Photovoltaic panels are already a well-known reality in the mountainous part of Vâlcea County. From Vaideeni up to Vârful lui Roman and beyond, in the alpine areas, almost every house, small or large, has already installed solar energy production systems. The main reason for this is the absence of an electricity grid.
For some years now, photovoltaic panels have been added to fossil fuel-fired electricity generators in wealthier households. When financial resources are less, solar may not be an option even when it is the only one. This is the case for mountain huts, which are used only a few months of the year; in the Căpățânii Mountains we are talking about 4-5 months, from May to September, during which time rudimentary, cramped, superficially insulated and uncomfortable huts can be inhabited.
The Intelligent Energy Association estimates that more than 40% of the mountaintop sheepfolds have been abandoned, which endangers shepherding, one of the defining traditions of the Romanian people. The lack of access roads and the harsh living conditions in these areas have caused those who live and work here to abandon this traditional occupation. Launched in May this year by the Intelligent Energy Association, the “Traditional Romania with Clean Energy” project aims to preserve Romanian traditions, while supporting modern technologies to produce clean energy.
Herding has allowed the emergence and survival of human communities that breed animals (sheep, goats, cows) and the formation of strong social bonds that have generated local, regional and national identity. “The meadows in the Romanian mountains, with their quality forage flora, are the result of a process of constant grazing over the centuries. This has been achieved with effort, over time, and can disappear in a few decades through undergrazing, a phenomenon that favours ‘re-wilding’ of the pastures through the appearance of unwanted herbaceous vegetation and woody vegetation that will lead to afforestation”, says Dumitru Chisăliță, president of the Intelligent Energy Association. The “Traditional Romania with Clean Energy” project will contribute to preserving the national identity using clean energy. “Rehabilitating the access roads, over 60 km of road on the ridge area, to the stables in the Căpățânii Mountains, the only mountain massif where mountain shepherd villages are still populated, and installing photovoltaic panels in the stables will enable those who still practice shepherding in these areas to continue their activity and to value their products. At the same time, the repair of roads in the area will facilitate access for visitors and gradually revive tourist activities,” believes Dumitru Chisăliță.

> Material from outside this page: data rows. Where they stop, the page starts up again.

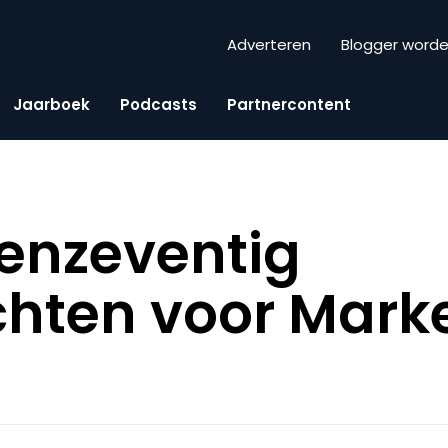
Adverteren
Blogger word
Jaarboek
Podcasts
Partnercontent
fenzeventig
hten voor Marke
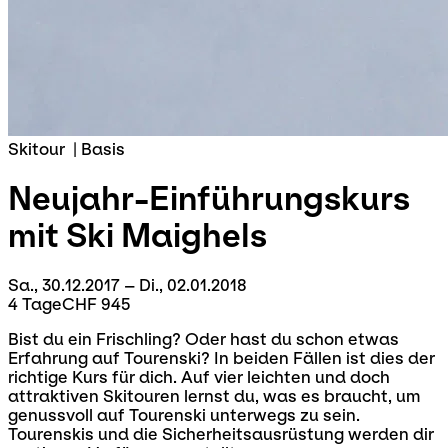
Skitour
|
Basis
Neujahr-Einführungskurs
mit Ski
Maighels
Sa., 30.12.2017 – Di., 02.01.2018
4 Tage
CHF 945
Bist du ein Frischling? Oder hast du schon etwas
Erfahrung auf Tourenski? In beiden Fällen ist dies der
richtige Kurs für dich. Auf vier leichten und doch
attraktiven Skitouren lernst du, was es braucht, um
genussvoll auf Tourenski unterwegs zu sein.
Tourenskis und die Sicherheitsausrüstung werden dir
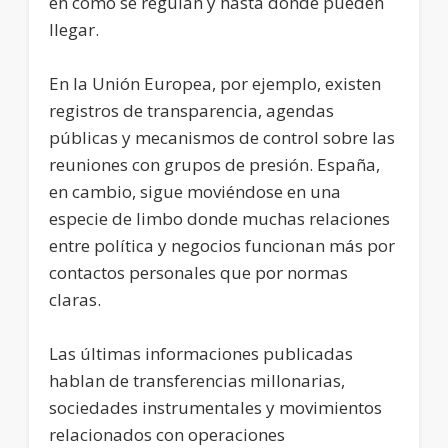
en cómo se regulan y hasta dónde pueden
llegar.
En la Unión Europea, por ejemplo, existen
registros de transparencia, agendas
públicas y mecanismos de control sobre las
reuniones con grupos de presión. España,
en cambio, sigue moviéndose en una
especie de limbo donde muchas relaciones
entre política y negocios funcionan más por
contactos personales que por normas
claras.
Las últimas informaciones publicadas
hablan de transferencias millonarias,
sociedades instrumentales y movimientos
relacionados con operaciones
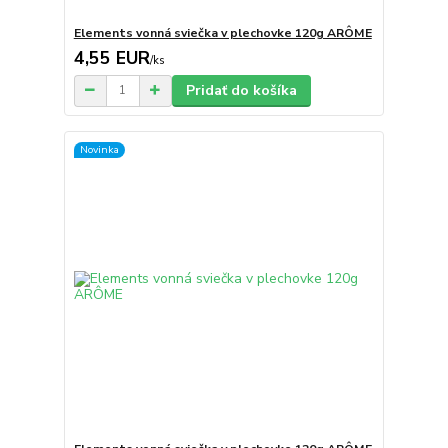
Elements vonná sviečka v plechovke 120g ARÔME
4,55 EUR
/
ks
Pridať do košíka
Novinka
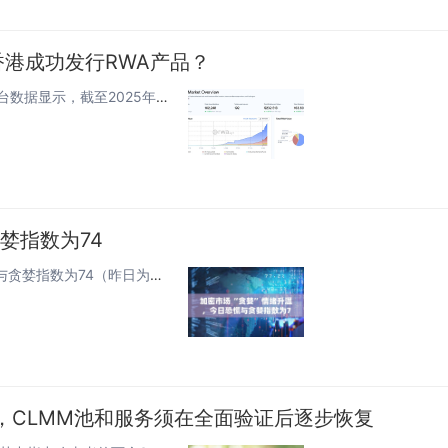
香港成功发行RWA产品？
全球资产代币化进程正呈现加速发展态势，据RWA.xyz平台数据显示，截至2025年4月，全球链上RWA资产总价值已突破220亿美元。与此同时，德勤也在研究报告中预测，代币化不动产市场规模将在2035年达到4万亿美元。而在这一波金融创新浪潮中...
婪指数为74
喜来顺财经报道，据Alternative数据，今日加密货币恐慌与贪婪指数为74（昨日为73），市场“贪婪”情绪升温。 注：恐慌指数阈值为0-100，包含指标：波动性（25%）＋市场交易量（25%）＋社交媒体热度（15%）＋市场调查（15%...
包，CLMM池和服务须在全面验证后逐步恢复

Ten huts located in the Căpățânii Mountains now have electricity due to a pilot project carried out with the support of the Vâlcea Mountain Rescue, the Vrancea 4×4 Community and the Oil and Gas Employers Federation. Căpățâna, Ursu Vârf, Ursu Canton, Ursulețu, Balota, Milescu, Cășăria, Dârjiu, Cocora 1 and Cocora 2 now have access to clean energy.
Photovoltaic systems are easy to set up, with a team of 5 people installing 4 panels and the electrical installation (cables, connectors, inverter, batteries, light fittings, sockets, switches) in just a few hours. The initial cost is relatively low, but more important is the running cost, which is almost zero over its lifetime compared to a diesel generator. Even more significantly, such a system is simple to use, which makes a huge difference if we are talking about huts mainly used by women and children, as is the case in the Căpățânii massif.
Environmentally friendly, photovoltaic systems protect an ecosystem otherwise doomed to extinction, by providing minimal comfort (interior lighting, radio, TV) and added safety (outside lighting at night, for deterring wild animals, too). “The panels help us a lot because we have light, we can use the milking machine, we will have an easier job now that we have electricity at the sheepfold”, said one of the beneficiaries of the “Traditional Romania with Clean Energy” project. “I think we are the last generation that will do this, children are not interested”, another told us.
“The change we want for Romania has to start with the people, with information programs and raising awareness of the importance of preserving traditions and adapting to the changes the future will bring”, Dumitru Chisăliță said. In addition to the concrete help offered to the people at the stables, the pilot project in the Căpățânii Mountains also contributes to raising awareness about the realities of alpine grazing in Romania. The solutions are more likely to come from national projects, financed by funds dedicated to preserving cultural traditions and developing tourism. Under the coordination of town halls and land-owners associations, substantial investment is needed in access and housing infrastructure to make mountain pastures and mountain shepherding attractive again for younger generations. Only through cultural and gastronomic tourism can the sources of income be generated that will make pastoralism a sustainable activity in the long term. Once again, “the change we want for Romania has to start with the people… “.